Puno, (Chairman), Sandoval-Gutierrez, Corona, and Carpio Morales, JJ., concur.



[1] Rollo, pp. 29-48. The Decision was penned by Judge Quirico G. Defensor.

[2] Assailed Decision, pp. 16-18; rollo, pp. 46-48.

[3] Rollo, pp. 11-19.

[4] Atty. Jocon Espino.

[5] See Order dated July 28, 1993; records, Vol. I, p. 83.

[6] Appellee’s Brief, pp. 3-8; rollo, pp. 113-118. This was signed by Assistant Solicitor General Carlos N. Ortega, Assistant Solicitor General Nestor G. Ballacillo and Solicitor Fidel Thaddeus I. Borja.

[7] Appellant’s Brief, pp. 3-6; rollo, pp. 63-66. This was signed by Atty. Jocon C. Espino.

[8] This case was deemed submitted for resolution on July 16, 2001, upon receipt by this Court of appellee’s Brief. Appellant’s Brief was received by this Court on March 7, 2001. The filing of a Reply Brief was deemed waived, as none was submitted within the reglementary period.

[9] Appellant’s Brief, p. 6; rollo, p. 66. Original in upper case.

[10] People v. Dagpin, 346 SCRA 860, December 4, 2000.

[11] People v. Edem, GR No. 130970, Feberuary 27, 2002.

[12] People v. Marcellana, GR Nos. 137401-03, February 6, 2002.

[13] People v. Watimar, 338 SCRA 173, April 16, 2000.

[14] TSN, July 27, 1994, pp. 7-13.

[15] People v. Sampior, 327 SCRA 31, March 1, 2000.

[16] People v. Gopio, 346 SCRA 408, November 29, 2000.

[17] Appellant’s Brief, p. 8; rollo, p. 68.

[18] People v. Baldosa, GR No. 138614, May 7, 2002.

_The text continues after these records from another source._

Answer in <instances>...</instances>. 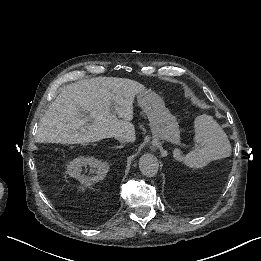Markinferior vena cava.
I'll use <instances>...</instances> for the list:
<instances>
[{
	"mask_svg": "<svg viewBox=\"0 0 261 261\" xmlns=\"http://www.w3.org/2000/svg\"><path fill=\"white\" fill-rule=\"evenodd\" d=\"M120 142H126V140L125 139H123V140H121V139H118Z\"/></svg>",
	"mask_w": 261,
	"mask_h": 261,
	"instance_id": "inferior-vena-cava-1",
	"label": "inferior vena cava"
}]
</instances>
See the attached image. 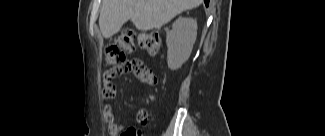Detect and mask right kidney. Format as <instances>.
<instances>
[{
	"label": "right kidney",
	"mask_w": 325,
	"mask_h": 136,
	"mask_svg": "<svg viewBox=\"0 0 325 136\" xmlns=\"http://www.w3.org/2000/svg\"><path fill=\"white\" fill-rule=\"evenodd\" d=\"M197 37V22L192 18H178L167 32V63L171 70L179 69L189 58Z\"/></svg>",
	"instance_id": "obj_1"
}]
</instances>
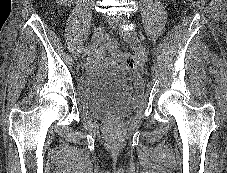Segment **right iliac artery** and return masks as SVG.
Masks as SVG:
<instances>
[{
    "mask_svg": "<svg viewBox=\"0 0 227 173\" xmlns=\"http://www.w3.org/2000/svg\"><path fill=\"white\" fill-rule=\"evenodd\" d=\"M103 45V44H102ZM87 49H84V53H86Z\"/></svg>",
    "mask_w": 227,
    "mask_h": 173,
    "instance_id": "1",
    "label": "right iliac artery"
}]
</instances>
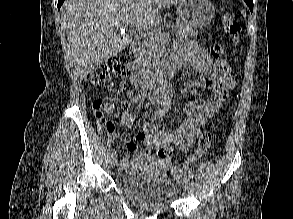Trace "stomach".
I'll use <instances>...</instances> for the list:
<instances>
[{
	"label": "stomach",
	"mask_w": 293,
	"mask_h": 219,
	"mask_svg": "<svg viewBox=\"0 0 293 219\" xmlns=\"http://www.w3.org/2000/svg\"><path fill=\"white\" fill-rule=\"evenodd\" d=\"M178 12L181 19L191 26L203 27L211 22L215 9L209 0H183Z\"/></svg>",
	"instance_id": "obj_1"
}]
</instances>
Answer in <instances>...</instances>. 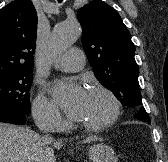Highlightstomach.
I'll use <instances>...</instances> for the list:
<instances>
[{
  "instance_id": "obj_1",
  "label": "stomach",
  "mask_w": 168,
  "mask_h": 162,
  "mask_svg": "<svg viewBox=\"0 0 168 162\" xmlns=\"http://www.w3.org/2000/svg\"><path fill=\"white\" fill-rule=\"evenodd\" d=\"M88 155L92 162H117L114 150L103 143L90 147Z\"/></svg>"
}]
</instances>
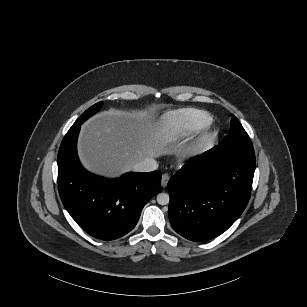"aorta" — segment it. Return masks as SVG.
Returning a JSON list of instances; mask_svg holds the SVG:
<instances>
[{
	"label": "aorta",
	"mask_w": 307,
	"mask_h": 307,
	"mask_svg": "<svg viewBox=\"0 0 307 307\" xmlns=\"http://www.w3.org/2000/svg\"><path fill=\"white\" fill-rule=\"evenodd\" d=\"M157 203L160 205H166L169 203V195L167 193H159L156 197Z\"/></svg>",
	"instance_id": "762f6f07"
}]
</instances>
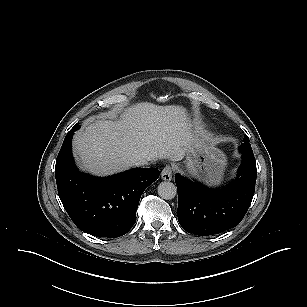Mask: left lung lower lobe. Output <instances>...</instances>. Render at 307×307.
<instances>
[{
    "label": "left lung lower lobe",
    "instance_id": "1",
    "mask_svg": "<svg viewBox=\"0 0 307 307\" xmlns=\"http://www.w3.org/2000/svg\"><path fill=\"white\" fill-rule=\"evenodd\" d=\"M243 154L238 179L221 189H210L175 175L178 190V221L199 236L219 234L236 227L246 214L257 176L254 154Z\"/></svg>",
    "mask_w": 307,
    "mask_h": 307
}]
</instances>
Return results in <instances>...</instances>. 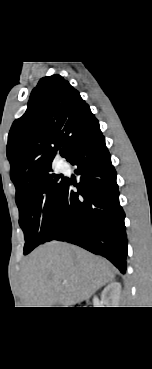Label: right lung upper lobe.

[19] People v. Sabredo, 331 SCRA 663, May 11, 2000.

[20] TSN, July 27, 1994, pp. 28-30.

[21] People v. Pailanco, 322 SCRA 790, January 20, 2000.

[22] People v. Penaso, 326 SCRA 311, February 23, 2000.

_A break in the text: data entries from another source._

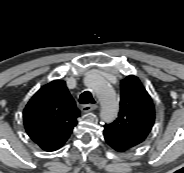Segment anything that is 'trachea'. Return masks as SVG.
<instances>
[{
	"label": "trachea",
	"mask_w": 184,
	"mask_h": 173,
	"mask_svg": "<svg viewBox=\"0 0 184 173\" xmlns=\"http://www.w3.org/2000/svg\"><path fill=\"white\" fill-rule=\"evenodd\" d=\"M79 102L81 104H93V103H95L92 94L88 91H85L80 95Z\"/></svg>",
	"instance_id": "1"
}]
</instances>
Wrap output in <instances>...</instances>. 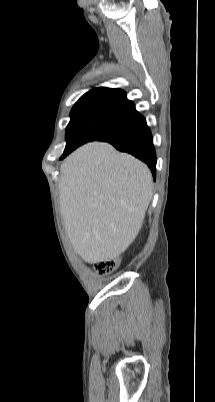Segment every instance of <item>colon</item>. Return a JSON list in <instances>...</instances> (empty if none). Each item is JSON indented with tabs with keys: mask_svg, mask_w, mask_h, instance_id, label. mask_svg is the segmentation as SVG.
<instances>
[{
	"mask_svg": "<svg viewBox=\"0 0 215 402\" xmlns=\"http://www.w3.org/2000/svg\"><path fill=\"white\" fill-rule=\"evenodd\" d=\"M118 266L117 259H108L100 261L96 264V269L100 274H107L114 271Z\"/></svg>",
	"mask_w": 215,
	"mask_h": 402,
	"instance_id": "obj_1",
	"label": "colon"
}]
</instances>
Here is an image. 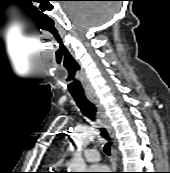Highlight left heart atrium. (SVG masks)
Listing matches in <instances>:
<instances>
[{
	"mask_svg": "<svg viewBox=\"0 0 170 173\" xmlns=\"http://www.w3.org/2000/svg\"><path fill=\"white\" fill-rule=\"evenodd\" d=\"M90 173H106L107 167L103 165H94L89 168Z\"/></svg>",
	"mask_w": 170,
	"mask_h": 173,
	"instance_id": "1",
	"label": "left heart atrium"
}]
</instances>
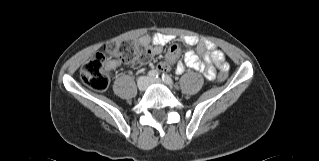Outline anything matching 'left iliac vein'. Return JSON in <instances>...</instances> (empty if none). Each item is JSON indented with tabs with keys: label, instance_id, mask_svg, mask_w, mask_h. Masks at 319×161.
Here are the masks:
<instances>
[{
	"label": "left iliac vein",
	"instance_id": "left-iliac-vein-1",
	"mask_svg": "<svg viewBox=\"0 0 319 161\" xmlns=\"http://www.w3.org/2000/svg\"><path fill=\"white\" fill-rule=\"evenodd\" d=\"M150 83L151 84H154V83H159L160 84V83H162V81L160 79H151Z\"/></svg>",
	"mask_w": 319,
	"mask_h": 161
}]
</instances>
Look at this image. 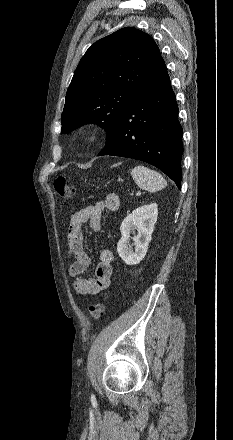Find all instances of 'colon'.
<instances>
[{"label": "colon", "instance_id": "colon-1", "mask_svg": "<svg viewBox=\"0 0 233 440\" xmlns=\"http://www.w3.org/2000/svg\"><path fill=\"white\" fill-rule=\"evenodd\" d=\"M53 186L55 192L62 197L72 196L75 193L74 188L68 184L67 179L63 176L56 177ZM104 311L105 306L102 302H97L91 305L89 308L90 316L94 320L101 318L104 314Z\"/></svg>", "mask_w": 233, "mask_h": 440}]
</instances>
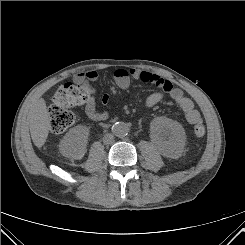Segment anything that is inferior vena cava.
<instances>
[{
  "instance_id": "1",
  "label": "inferior vena cava",
  "mask_w": 245,
  "mask_h": 245,
  "mask_svg": "<svg viewBox=\"0 0 245 245\" xmlns=\"http://www.w3.org/2000/svg\"><path fill=\"white\" fill-rule=\"evenodd\" d=\"M114 140V135L112 133H107L104 135L103 142L109 144Z\"/></svg>"
}]
</instances>
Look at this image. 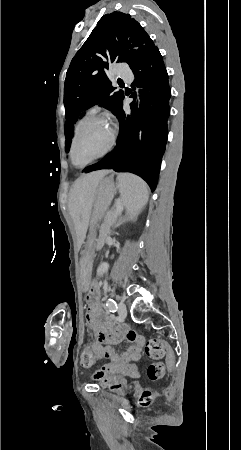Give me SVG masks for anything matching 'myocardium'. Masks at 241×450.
Wrapping results in <instances>:
<instances>
[{
	"label": "myocardium",
	"instance_id": "obj_1",
	"mask_svg": "<svg viewBox=\"0 0 241 450\" xmlns=\"http://www.w3.org/2000/svg\"><path fill=\"white\" fill-rule=\"evenodd\" d=\"M105 127L109 126L108 122L104 123ZM75 127H80V122H75ZM83 131L82 130H76V132H72L71 136L74 137L72 144L70 145V156L67 158L68 162H74V157H76V152L78 149L82 148V137H77L79 135H82ZM108 135H111L112 137H108L107 140H104V145H107V148H103V152L100 153V157H107L108 153H110V149H112V142H114V137L116 136L115 130H108L107 131ZM96 160H86V162H95Z\"/></svg>",
	"mask_w": 241,
	"mask_h": 450
}]
</instances>
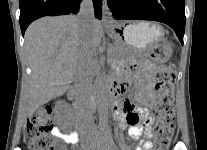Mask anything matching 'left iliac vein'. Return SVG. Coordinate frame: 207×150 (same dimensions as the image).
<instances>
[{
  "instance_id": "obj_1",
  "label": "left iliac vein",
  "mask_w": 207,
  "mask_h": 150,
  "mask_svg": "<svg viewBox=\"0 0 207 150\" xmlns=\"http://www.w3.org/2000/svg\"><path fill=\"white\" fill-rule=\"evenodd\" d=\"M89 149L90 150H118L113 141H108L107 143H104L97 148H94V144H93V147H90Z\"/></svg>"
}]
</instances>
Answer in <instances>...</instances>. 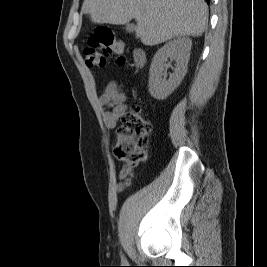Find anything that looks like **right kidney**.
Here are the masks:
<instances>
[{
    "label": "right kidney",
    "mask_w": 267,
    "mask_h": 267,
    "mask_svg": "<svg viewBox=\"0 0 267 267\" xmlns=\"http://www.w3.org/2000/svg\"><path fill=\"white\" fill-rule=\"evenodd\" d=\"M192 41L189 38H178L169 41L160 48L152 59L149 70V93L157 99L167 98L181 83L186 72L190 58ZM168 58L176 61L174 72L166 79V70L171 66L166 63Z\"/></svg>",
    "instance_id": "1"
}]
</instances>
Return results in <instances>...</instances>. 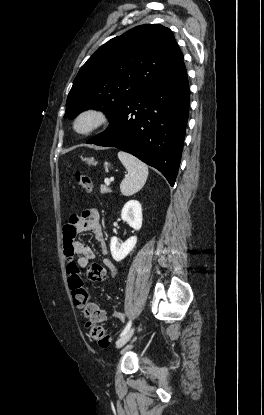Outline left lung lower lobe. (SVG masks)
Returning <instances> with one entry per match:
<instances>
[{"label":"left lung lower lobe","mask_w":264,"mask_h":415,"mask_svg":"<svg viewBox=\"0 0 264 415\" xmlns=\"http://www.w3.org/2000/svg\"><path fill=\"white\" fill-rule=\"evenodd\" d=\"M183 60L131 98L106 131L87 143L116 147L158 169L174 185L189 113Z\"/></svg>","instance_id":"left-lung-lower-lobe-1"}]
</instances>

[23] People v. Dedace, 328 SCRA 679, March 22, 2000.

[24] People v. Virtucio Jr., 326 SCRA 198, February 22, 2000.

[25] People v. Cambi, 333 SCRA 305, June 8, 2000.

[26] People v. Bayona, 327 SCRA 190, March 2, 2000.

[27] People v. Alagon, 325 SCRA 297, February 10, 2000.

[28] People v. Mendoza, 332 SCRA 485, May 31, 2000.

[29] TSN, November 15, 1995, p. 14.

[30] People v. Licanda, 331 SCRA 357, May 4, 2000.

[31] People v. Baltazar, 329 SCRA 378, March 31, 2000; People v. Lerio, 324 SCRA 76, January 31, 2000.

[32] TSN, July 27, 1994, pp. 18-28.

[33] People v. De Leon, 319 SCRA 743, December 3, 1999.

[34] People v. Arofo, GR No. 139433, April 11, 2002; People v. Fernandez, GR No. 140203, January 31, 2002.